Arbeitslose, Hartz IV Empfänger sind aus der Sicht von Banken erstmal nur eines: Kunden mit einem negativen Deckungsbeitrag. Das heisst: Sie kosten mehr als sie bringen. Wenn es auf dem Konto eng wird, werden die Konten gern gekündigt. Wie heißt es so schön: „Was Du nicht willst dass, man Dir tu....“ Nach Millardenschulden und ebensogroßen Hilfen vom Staat gewinnt diese einfache Regel besondere Bedeutung. Viele Banken reklamierten das Recht auf Hilfe. Begründet wurde das mit der Systemrelevanz. Wie systemrelevant ist der Anspruch jedes Bürgers auf ein Girokonto?  Von Michael Frewert

Eine aus dem Fernsehen bekannte Geschichte: Ein junger Mann steht an der Kasse eines Supermarktes, seine wenigen Einkaufsartikel liegen vor ihm auf dem Band.

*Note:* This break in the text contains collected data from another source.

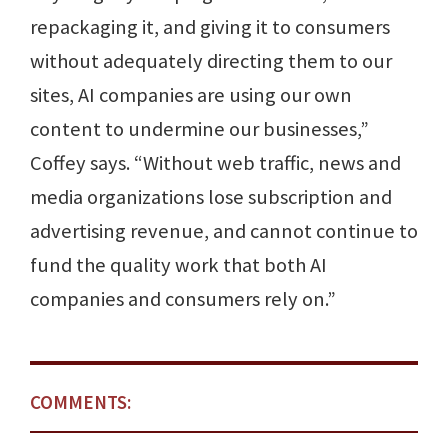
repackaging it, and giving it to consumers
without adequately directing them to our
sites, AI companies are using our own
content to undermine our businesses,”
Coffey says. “Without web traffic, news and
media organizations lose subscription and
advertising revenue, and cannot continue to
fund the quality work that both AI
companies and consumers rely on.”
COMMENTS: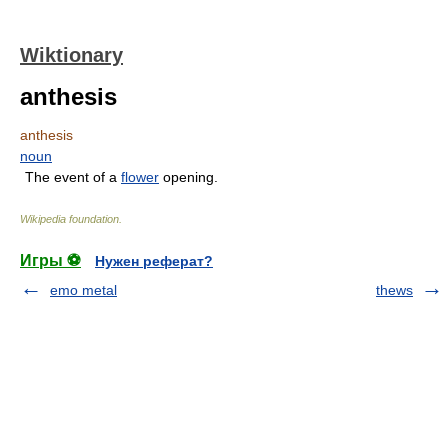
Wiktionary
anthesis
anthesis
noun
The event of a
flower
opening.
Wikipedia foundation
.
Игры ⚽
Нужен реферат?
emo metal
thews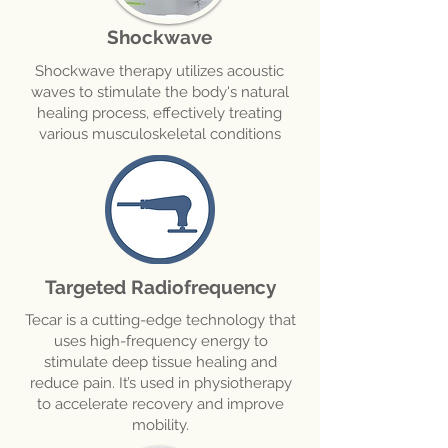
Shockwave
Shockwave therapy utilizes acoustic
waves to stimulate the body's natural
healing process, effectively treating
various musculoskeletal conditions
Targeted Radiofrequency
Tecar is a cutting-edge technology that
uses high-frequency energy to
stimulate deep tissue healing and
reduce pain. It’s used in physiotherapy
to accelerate recovery and improve
mobility.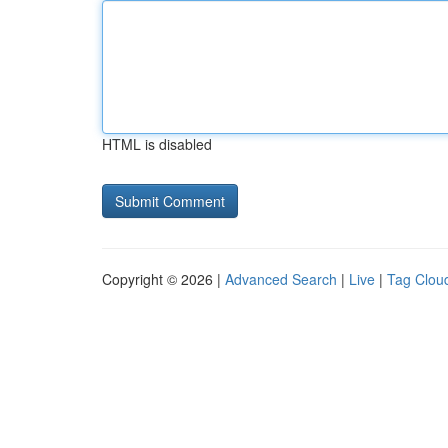
HTML is disabled
Copyright © 2026 |
Advanced Search
|
Live
|
Tag Clou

Er ist dran. Ein paar Mal piept der Scanner und plötzlich ruft die Kassiererin laut und schrill durch den ganzen Laden: „HELGAAAA!!! WAS KOSTEN DIE KONDOOOMEEEE!!!?!!!“

Hier ist eine live und in Farbe erlebte Geschichte: Ähnlich wie dem jungen Mann ging es wohl auch Frau Brigitte S. aus Freiburg, als sie sich bei ihrer Volksbankfiliale mit Bargeld versorgen wollte. Nach ihren Angaben stand sie am Geldautomaten, während sich hinter ihr eine Schlange bildete. Einer der Bankangestellten begann laut von ihr als Hartz IV- Empfängerin zu reden. Alle Kunden in der Filiale konnten frei mithören. Frau Brigitte S. packte die Scham. Um nicht weiter auffällig zu werden ging sie zum Schalter der Bank, unterzeichnete die ihr dargebotene Kündigung ihres Girokontos und ging. Die Bank wollte zu diesem konkreten Fall keine Stellung nehmen. Aus DATENSCHUTZGRÜNDEN, wie ein Mitarbeiter verlauten ließ. Ist das die Regel oder die Ausnahme?

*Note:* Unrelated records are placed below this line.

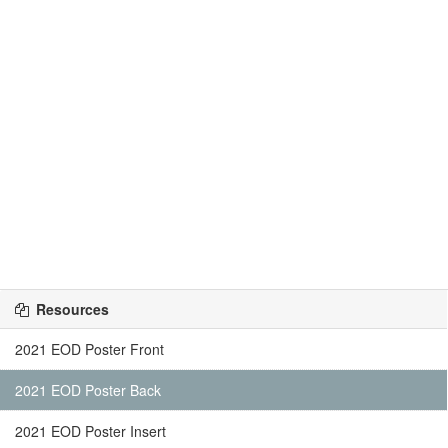
Resources
2021 EOD Poster Front
2021 EOD Poster Back
2021 EOD Poster Insert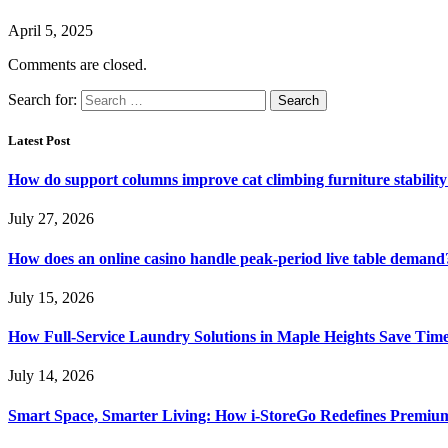
April 5, 2025
Comments are closed.
Search for:
Latest Post
How do support columns improve cat climbing furniture stabilit
July 27, 2026
How does an online casino handle peak-period live table demand
July 15, 2026
How Full-Service Laundry Solutions in Maple Heights Save Time
July 14, 2026
Smart Space, Smarter Living: How i-StoreGo Redefines Premiu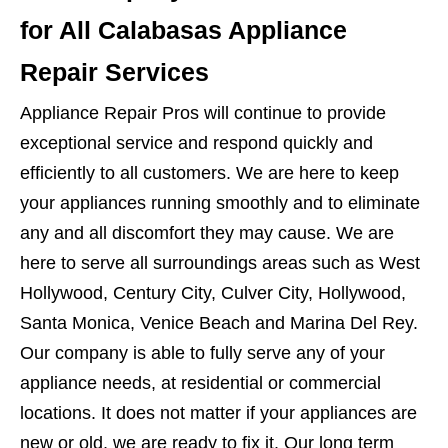
for All Calabasas Appliance
Repair Services
Appliance Repair Pros will continue to provide
exceptional service and respond quickly and
efficiently to all customers. We are here to keep
your appliances running smoothly and to eliminate
any and all discomfort they may cause. We are
here to serve all surroundings areas such as West
Hollywood, Century City, Culver City, Hollywood,
Santa Monica, Venice Beach and Marina Del Rey.
Our company is able to fully serve any of your
appliance needs, at residential or commercial
locations. It does not matter if your appliances are
new or old, we are ready to fix it. Our long term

Wie immer lohnt es sich, ein wenig tiefer zu graben.

 

Kunden mit Staatsgarantie sind bei Banken nicht willkommen


Man sollte annehmen, es handele sich hier um eine Ausnahmeerscheinung. Allerdings berichtete der soziale Verein „Nachbarschaftswerk“ in einem Bericht vom September 2009, dass es immer wieder vorkommt, das Banken ALG II- Empfängern die Neueröffnung eines Girokontos verweigern. Für Betroffene hat das Folgen. Sie müssen persönlich bei der Agentur erscheinen, um sich einen Scheck in der Höhe des ihnen zustehenden Regelsatzes aushändigen zu lassen. Das ist nicht nur umständlich. Sondern auch kostspielig: Anfahrtskosten, Bearbeitungsgebühr der Agentur in Höhe von 2.10 Euro und die Bank erhebt zusätzlich noch ihren „kleinen“ Obolus für die Einlösung des Schecks. Der Betrag variiert von Bank zu Bank. In Anbetracht einer maximalen Summe von 359,- Euro monatlich tut jeder unnütz ausgegebene Euro weh.

 

Die freiwillige Selbstverpflichtungserklärung von 1995

Um zusätzliche Kosten zu vermeiden, sollte man sich an die nächste Erwerbslosen- oder Sozialberatungsstelle wenden und sich mit einem der dort beschäftigten Sozialarbeiter zum nächsten Bankbesuch begleiten lassen und seine Situation sachlich schildern.  Was die wenigsten wissen: Die deutschen Banken haben 1995 eine freiwillige Selbstverpflichtungserklärung (Empfehlung des Zentralen Kreditausschusses der Deutschen Banken zum Girokonto für jedermann 1995) unterzeichnet, die auch Einkommensschwächeren Gesellschaftsmitgliedern ein Girokonto garantieren soll. Darauf kann man pochen. Moralisch wenigstens.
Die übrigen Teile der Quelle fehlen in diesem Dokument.